═════ Exercise inputs
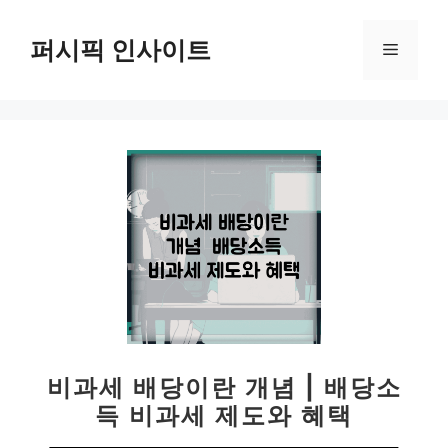
컨
텐
퍼시픽 인사이트
메
츠
로
뉴
건
너
뛰
기
비과세 배당이란 개념 | 배당소
득 비과세 제도와 혜택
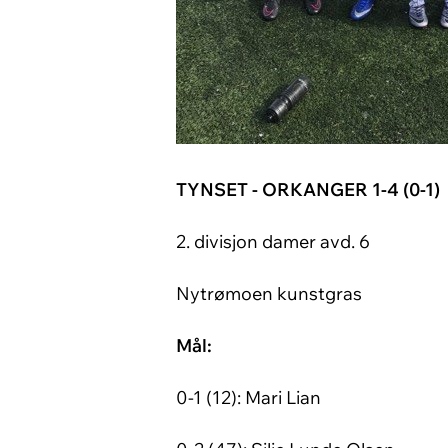
TYNSET - ORKANGER 1-4 (0-1)
2. divisjon damer avd. 6
Nytrømoen kunstgras
Mål:
0-1 (12): Mari Lian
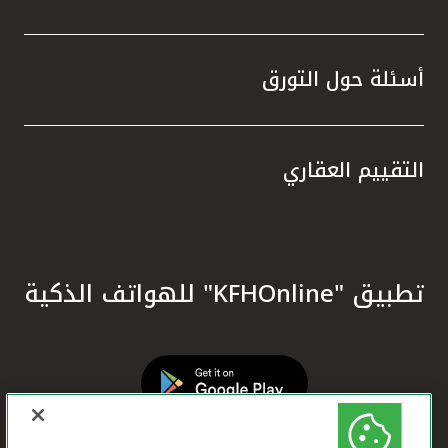
أسئلة حول التورق
التقييم العقاري
تطبيق "KFHOnline" للهواتف الذكية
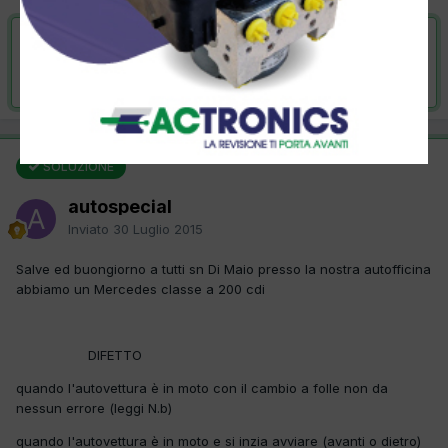
VAI ALLA SOLUZIONE
Risolta da autospecial,
30 Luglio 2015
SOLUZIONE
autospecial
Inviato
30 Luglio 2015
Salve ed buongiorno a tutti sn Di Maio presso la nostra autofficina
abbiamo un Mercedes classe a 200 cdi
DIFETTO
quando l'autovettura è in moto con il cambio a folle non da
nessun errore (leggi N.b)
quando l'autovettura è in moto e si inzia avviare (avanti o dietro)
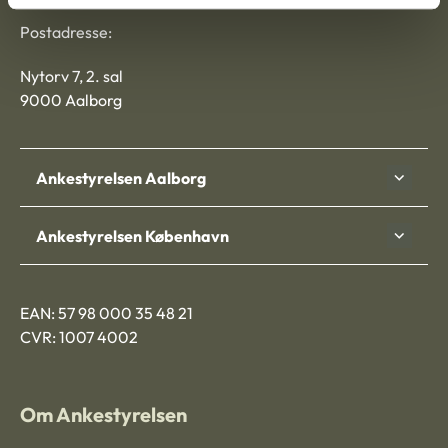
Postadresse:
Nytorv 7, 2. sal
9000 Aalborg
Ankestyrelsen Aalborg
Ankestyrelsen København
EAN: 57 98 000 35 48 21
CVR: 1007 4002
Om Ankestyrelsen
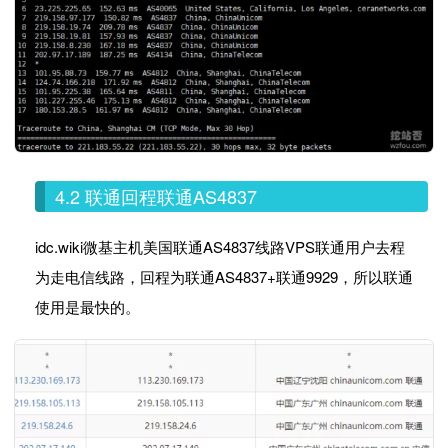
4.2 联通回程联通AS4837
idc.wiki微基主机美国联通AS4837线路VPS联通用户去程
为走电信线路，回程为联通AS4837+联通9929，所以联通
使用是最快的。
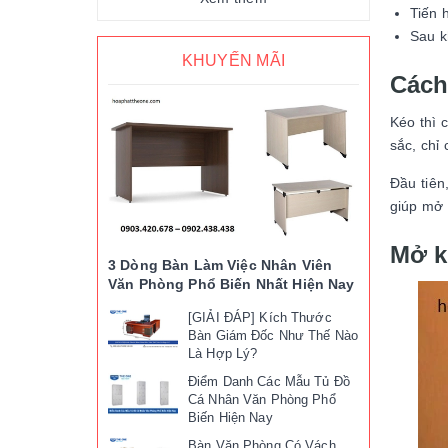
Tiến 
Sau k
KHUYẾN MÃI
Cách
Kéo thì 
sắc, chỉ
Đầu tiên
giúp mở 
Mở k
3 Dòng Bàn Làm Việc Nhân Viên
Văn Phòng Phổ Biến Nhất Hiện Nay
[GIẢI ĐÁP] Kích Thước
Bàn Giám Đốc Như Thế Nào
Là Hợp Lý?
Điểm Danh Các Mẫu Tủ Đồ
Cá Nhân Văn Phòng Phổ
Biến Hiện Nay
Bàn Văn Phòng Có Vách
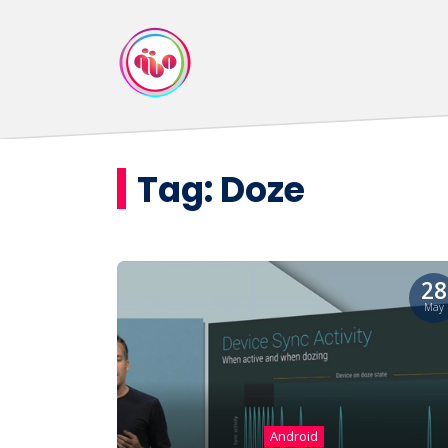
Tag:
Doze
28
May
Android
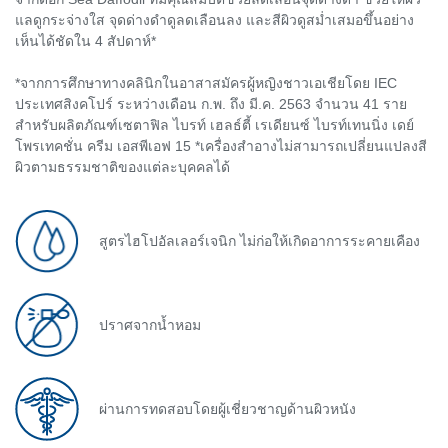
แลดูกระจ่างใส จุดด่างดำดูลดเลือนลง และสีผิวดูสม่ำเสมอขึ้นอย่าง
เห็นได้ชัดใน 4 สัปดาห์*
*จากการศึกษาทางคลินิกในอาสาสมัครผู้หญิงชาวเอเชียโดย IEC
ประเทศสิงคโปร์ ระหว่างเดือน ก.พ. ถึง มี.ค. 2563 จำนวน 41 ราย
สำหรับผลิตภัณฑ์เซตาฟิล ไบรท์ เฮลธ์ตี้ เรเดียนซ์ ไบรท์เทนนิ่ง เดย์
โพรเทคชั่น ครีม เอสพีเอฟ 15 *เครื่องสำอางไม่สามารถเปลี่ยนแปลงสี
ผิวตามธรรมชาติของแต่ละบุคคลได้
สูตรไฮโปอัลเลอร์เจนิก ไม่ก่อให้เกิดอาการระคายเคือง
ปราศจากน้ำหอม
ผ่านการทดสอบโดยผู้เชี่ยวชาญด้านผิวหนัง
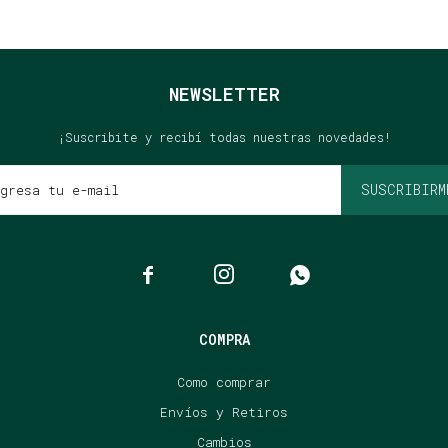
NEWSLETTER
¡Suscribite y recibí todas nuestras novedades!
SUSCRIBIRM



COMPRA
Como comprar
Envíos y Retiros
Cambios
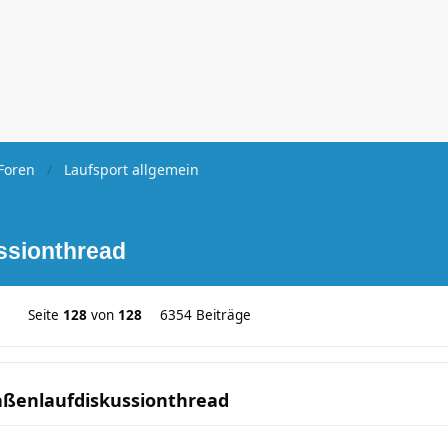
Foren
Laufsport allgemein
ssionthread
Seite
128
von
128
6354 Beiträge
aßenlaufdiskussionthread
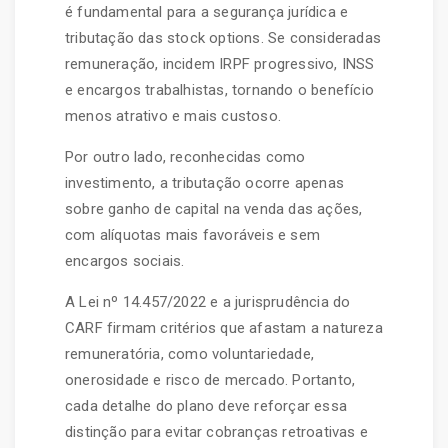
é fundamental para a segurança jurídica e
tributação das stock options. Se consideradas
remuneração, incidem IRPF progressivo, INSS
e encargos trabalhistas, tornando o benefício
menos atrativo e mais custoso.
Por outro lado, reconhecidas como
investimento, a tributação ocorre apenas
sobre ganho de capital na venda das ações,
com alíquotas mais favoráveis e sem
encargos sociais.
A Lei nº 14.457/2022 e a jurisprudência do
CARF firmam critérios que afastam a natureza
remuneratória, como voluntariedade,
onerosidade e risco de mercado. Portanto,
cada detalhe do plano deve reforçar essa
distinção para evitar cobranças retroativas e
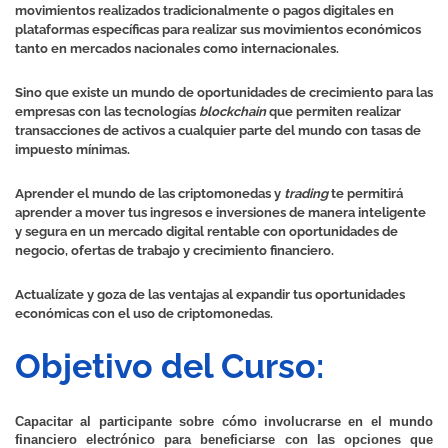
movimientos realizados tradicionalmente o pagos digitales en
plataformas específicas para realizar sus movimientos económicos
tanto en mercados nacionales como internacionales.
Sino que existe un mundo de oportunidades de crecimiento para las
empresas con las tecnologías
blockchain
que permiten realizar
transacciones de activos a cualquier parte del mundo con tasas de
impuesto mínimas.
Aprender el mundo de las criptomonedas y
trading
te permitirá
aprender a mover tus ingresos e inversiones de manera inteligente
y segura en un mercado digital rentable con oportunidades de
negocio, ofertas de trabajo y crecimiento financiero.
Actualízate y goza de las ventajas al expandir tus oportunidades
económicas con el uso de criptomonedas.
Objetivo del Curso:
Capacitar al participante sobre cómo involucrarse en el mundo 
financiero electrónico para beneficiarse con las opciones que 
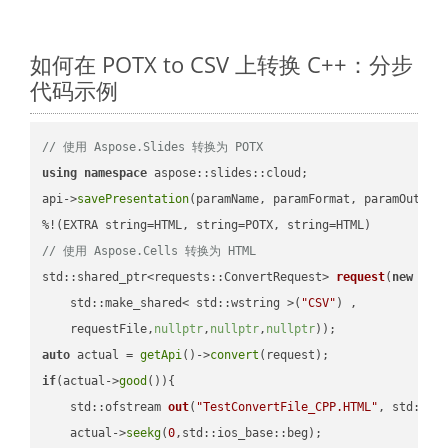
如何在 POTX to CSV 上转换 C++：分步
代码示例
// 使用 Aspose.Slides 转换为 POTX
using
namespace
 aspose::slides::cloud;            

api->
savePresentation
(paramName, paramFormat, paramOutPat
// 使用 Aspose.Cells 转换为 HTML
std::shared_ptr<requests::ConvertRequest> 
request
(
new
 requ
    std::make_shared< std::wstring >(
"CSV"
) ,        

    requestFile,
nullptr
,
nullptr
,
nullptr
))
auto
 actual = 
getApi
()->
convert
if
(actual->
good
()){

std::ofstream 
out
(
"TestConvertFile_CPP.HTML"
, std::is
    actual->
seekg
(
0
,std::ios_base::beg);
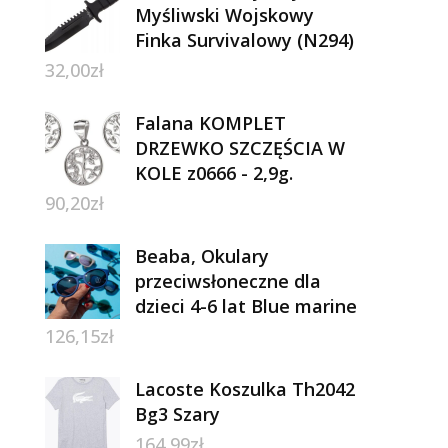
Myśliwski Wojskowy
Finka Survivalowy (N294)
32,00
zł
Falana KOMPLET
DRZEWKO SZCZĘŚCIA W
KOLE z0666 - 2,9g.
90,20
zł
Beaba, Okulary
przeciwsłoneczne dla
dzieci 4-6 lat Blue marine
126,15
zł
Lacoste Koszulka Th2042
Bg3 Szary
164,99
zł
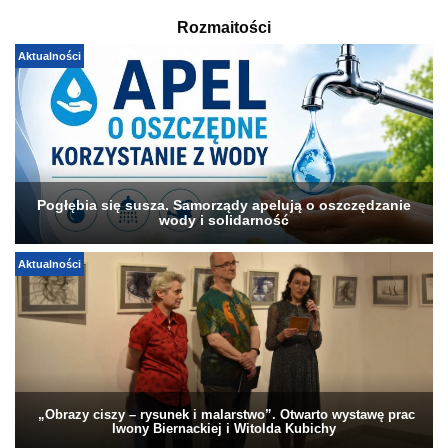
Rozmaitości
Aktualności
Pogłębia się susza. Samorządy apelują o oszczędzanie
wody i solidarność
Aktualności
„Obrazy ciszy – rysunek i malarstwo”. Otwarto wystawę prac
Iwony Biernackiej i Witolda Kubichy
══════════
Problem ::
"abbiamo un Mercedes classe a 200 cdi" marks the first line to copy, and "ปราศจากน้ำหอม" marks the last. Repeat that stretch above exactly, with no pictures.

Answer section ::
abbiamo un Mercedes classe a 200 cdi
DIFETTO
quando l'autovettura è in moto con il cambio a folle non da
nessun errore (leggi N.b)
quando l'autovettura è in moto e si inzia avviare (avanti o dietro)
Postadresse:
Nytorv 7, 2. sal
9000 Aalborg
Ankestyrelsen Aalborg
Ankestyrelsen København
EAN: 57 98 000 35 48 21
CVR: 1007 4002
Om Ankestyrelsen
4.2 联通回程联通AS4837
idc.wiki微基主机美国联通AS4837线路VPS联通用户去程
为走电信线路，回程为联通AS4837+联通9929，所以联通
使用是最快的。
Tiến 
Sau k
KHUYẾN MÃI
Cách
Kéo thì 
sắc, chỉ
Đầu tiên
giúp mở 
Mở k
3 Dòng Bàn Làm Việc Nhân Viên
Văn Phòng Phổ Biến Nhất Hiện Nay
[GIẢI ĐÁP] Kích Thước
Bàn Giám Đốc Như Thế Nào
Là Hợp Lý?
Điểm Danh Các Mẫu Tủ Đồ
Cá Nhân Văn Phòng Phổ
Biến Hiện Nay
Bàn Văn Phòng Có Vách
Tag:
Doze
28
May
Android
แลดูกระจ่างใส จุดด่างดำดูลดเลือนลง และสีผิวดูสม่ำเสมอขึ้นอย่าง
เห็นได้ชัดใน 4 สัปดาห์*
*จากการศึกษาทางคลินิกในอาสาสมัครผู้หญิงชาวเอเชียโดย IEC
ประเทศสิงคโปร์ ระหว่างเดือน ก.พ. ถึง มี.ค. 2563 จำนวน 41 ราย
สำหรับผลิตภัณฑ์เซตาฟิล ไบรท์ เฮลธ์ตี้ เรเดียนซ์ ไบรท์เทนนิ่ง เดย์
โพรเทคชั่น ครีม เอสพีเอฟ 15 *เครื่องสำอางไม่สามารถเปลี่ยนแปลงสี
ผิวตามธรรมชาติของแต่ละบุคคลได้
สูตรไฮโปอัลเลอร์เจนิก ไม่ก่อให้เกิดอาการระคายเคือง
ปราศจากน้ำหอม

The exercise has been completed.